I have a R1 Resistor Failure on the Bridge Rectifier board. Im looking at the wiring and i see the burnt resistor is attached to Location 5 and 6 on this board.
In the TM i find that 5 = P67A16 wire and 6 = P59G16.
P67A16 goes to A2 and im lost after that
P59G16 goes to Ground?

Trying to trouble shoot this and running out of ideas.
On the Bridge Rectifier board i have open circuit on 5 and 6 which should be P67A16 / P59G16

P59G16 does show good ohm reading to ground so i feel like that is correct.

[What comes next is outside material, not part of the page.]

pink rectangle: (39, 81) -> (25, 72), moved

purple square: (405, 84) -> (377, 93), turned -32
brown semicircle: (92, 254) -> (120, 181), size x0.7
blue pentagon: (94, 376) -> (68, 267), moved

Im not sure how to check P67A16 to see why this resistor blew.

Any ideas?

Thanks.
Here is the other thread from this morning i made when i found out about the set not putting out power after i turned the engine off to check oil level.
Not sure if this is any help however...I have a blown up D size schematic for MEP-003A/-002A although its really hard to read pin #'s due to poor reproduction quality. However it appears that P67A16 Pin 5 does go to the A2 VR Board and on into the Control Box to "T1" Transformer's X2 tap then it also runs into the Gen Head (via the two wire connector I think) where it connects into the rotating exciter field at F1. Pin 4 on the the A4 board ties to the other side of the exciter windings at F2. Also, P59G16 does indeed tie to ground.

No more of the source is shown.